Aquecimento e arrefecimento solar, porque não?
Por Luís Gil, Membro Conselheiro e Especialista em Energia da Ordem dos Engenheiros
O aquecimento e o arrefecimento solar (sim, também é possível!) poderão ser um importante componente dos esforços para a transição energética, nomeadamente no nosso país.
Em junho de 2024, a Agência Internacional de Energia, que tem um Programa de aquecimento e arrefecimento solar, divulgou um relatório em que é feito um ponto da situação sobre este importante domínio.

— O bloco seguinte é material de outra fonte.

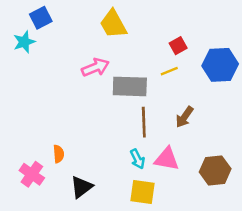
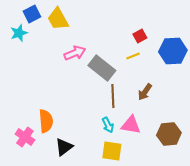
yellow trapezoid: (113, 24) -> (58, 19), moved
gray rectangle: (130, 86) -> (102, 68), turned 36
orange semicircle: (59, 154) -> (46, 121), size x1.6

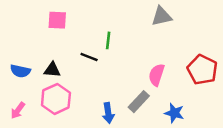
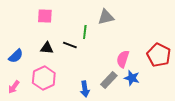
gray triangle: (162, 16) -> (106, 17), moved
black triangle: (52, 70) -> (47, 48), moved
blue semicircle: (20, 71) -> (16, 56), turned -56
blue star: (174, 113) -> (132, 78), moved

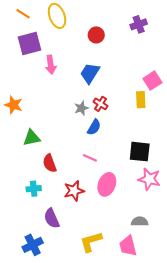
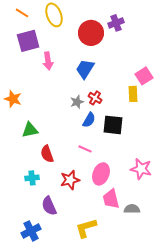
purple cross: (139, 24) -> (116, 23), moved
red circle: (96, 35) -> (91, 33), size x1.6
black square: (140, 152) -> (113, 125), moved
pink trapezoid: (128, 246) -> (111, 199), moved

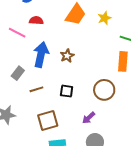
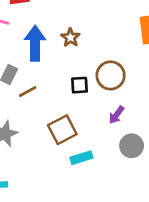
brown line: (36, 89) -> (28, 92), moved
brown circle: (104, 90) -> (111, 75), moved

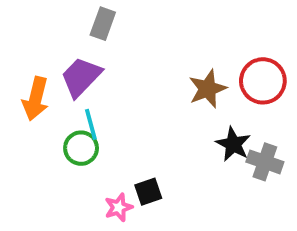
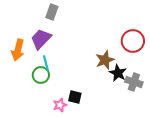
brown star: (208, 89) -> (105, 60), moved
black square: (148, 192) -> (75, 97), turned 32

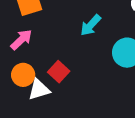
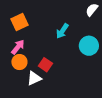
orange circle: (23, 75) -> (19, 62), moved

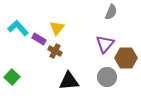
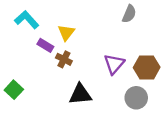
cyan L-shape: (18, 28) -> (27, 20), moved
purple triangle: (105, 44) -> (114, 64), moved
gray circle: (107, 77) -> (136, 98), moved

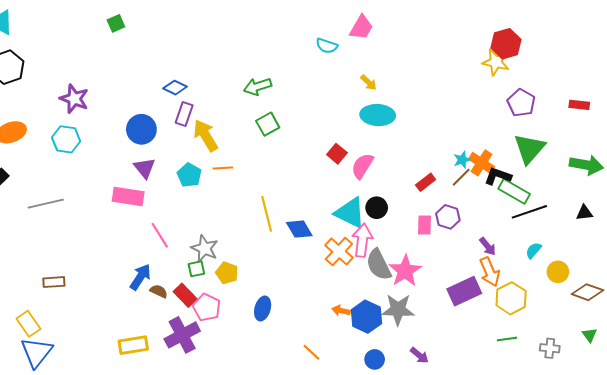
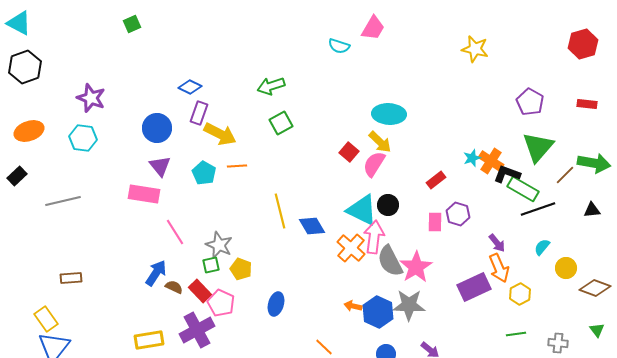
red hexagon: (506, 44) -> (583, 44), moved
yellow star: (496, 62) -> (475, 49), moved
yellow arrow: (368, 82) -> (380, 142), moved, size x1.4
yellow arrow: (206, 135) -> (220, 134), turned 148
brown line: (461, 177) -> (565, 175), moved
yellow hexagon: (511, 298) -> (520, 294), size x0.7

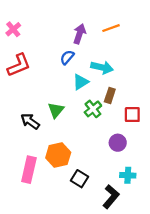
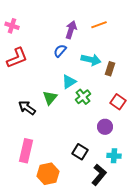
pink cross: (13, 29) -> (12, 26), turned -32
cyan triangle: (81, 82) -> (69, 82), moved
brown rectangle: (110, 95) -> (110, 69), moved
red square: (132, 115) -> (118, 102), turned 35
orange hexagon: (58, 155) -> (48, 174), moved
black square: (79, 179) -> (80, 152), moved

A China era referenciada como o Nº1 nos mercados do aquecimento solar da água e dos espaços, do designado “district heating” e das soluções solares híbridas (fotovoltaico / térmico). Esse lugar cimeiro era apenas perdido para a Espanha no domínio do aquecimento solar a nível industrial. O nosso vizinho dá cartas nesse domínio e devíamos, por isso, aprender com ele. No Top 5 em todos os domínios surgiam outros países europeus, com menos radiação solar do que em Portugal, como a Alemanha a França, os Países Baixos, a Dinamarca, a Itália e a Áustria, domínio europeu apenas interrompido no campo do aquecimento solar da água e dos espaços para países como a Índia, Brasil, Turquia e Estados Unidos.
Embora os maiores mercados do solar térmico tenham tido algum declínio, a implementação desta tecnologia continua a desenvolver-se face ao crescimento constante de outros mercados, reafirmando a versatilidade e adaptabilidade da tecnologia. De 2022 para 2023, a nova capacidade global do solar térmico foi de 21 GWt, com crescimentos de 66% no UK, 40% em Moçambique e 27% na Índia, por exemplo. Esta mudança ocorreu não só em aplicações residenciais mas também em grandes sistemas comerciais.
Os principais grandes números do aquecimento solar à escala global em 2023 são 560 GWt em operação, 456 TWh de energia térmica produzida, 158 milhões de toneladas de CO2 evitadas e 345 000 empregos relacionados.
Em 2023 foram construídos 28 novos sistemas de aquecimento solar de grande escala (> 350 kWt, 500 m2) o que aumentou o seu número global para 598. Em grande crescimento estiveram também as instalações de aquecimento solar para processos industriais. E é relativamente a estas últimas, para demonstrar as suas possibilidades, que me vou agora referir a alguns exemplos muito recentes:
– a Lactosol, em Verdun, França, usa calor solar para converter soro de leite, subproduto do fabrico de queijo, num pó para a indústria alimentar, tendo conseguido reduzir o consumo de gás em 6% e emitindo menos 2000 ton de CO2 por ano;
– a SolCoolDry, em Mwazaro, Quénia, fez uma instalação 100% solar off-grid, também no domínio da indústria alimentar, combinando as vantagens do solar térmico com o fotovoltaico, para a produção de gelo e secagem de alimentos, em que o fotovoltaico é usado para produzir gelo e o solar térmico em secadores de ar quente em túnel, com sistemas de armazenamento de eletricidade e térmico que lhe permitem a operação 24h por dia;
– a cervejeira Heineken, em Sevilha, Espanha, possui a maior instalação térmica solar para fins industriais da Europa constituindo também o primeiro uso a nível industrial de solar térmico de concentração (campo solar de 7 ha), com redução do consumo de gás de 60% e a redução anual de 8924 ton de CO2 por ano, correspondendo a um investimento de cerca de 20,5 milhões €;
– a Solar Food Processing, em Kangulumira, Uganda, substituiu a secagem por exposição ao sol de frutos, que apresentava perdas de cerca de 40%, por uma secagem solar baseada em calor solar (80%) e fotovoltaico (20%), com um payback de 5 anos; trata-se de um sistema facilmente adaptável a diferentes países e produtos agrícolas;
– a Ball Corporation, em Fairfield, Califórnia/EUA, um dos maiores produtores de embalagens em alumínio do mundo (8 milhões de latas/dia), passou a usar solar térmico no seu processo produtivo, poupando anualmente quase 6000 MWh de gás.
Estes são apenas alguns exemplos de aplicações de energia solar para aplicações térmicas a nível industrial. Muitas delas com possibilidade de aplicação em Portugal. Muitas outras são possíveis, existindo tecnologias solares adaptáveis às diferentes gamas de temperatura e processos operacionais.
Num país como o nosso, com a “capacidade” solar natural existente, esta seria uma tecnologia a adotar com maior “intensidade”. Nomeadamente em zonas em que a rede de gás natural (a descarbonizar progressivamente no futuro) não chega e em que por isso esta tecnologia pode permitir usar processos produtivos de baixo ou nulo carbono nesses locais, eventualmente contribuindo também para “chamada” de investimentos e pessoas para zonas do interior.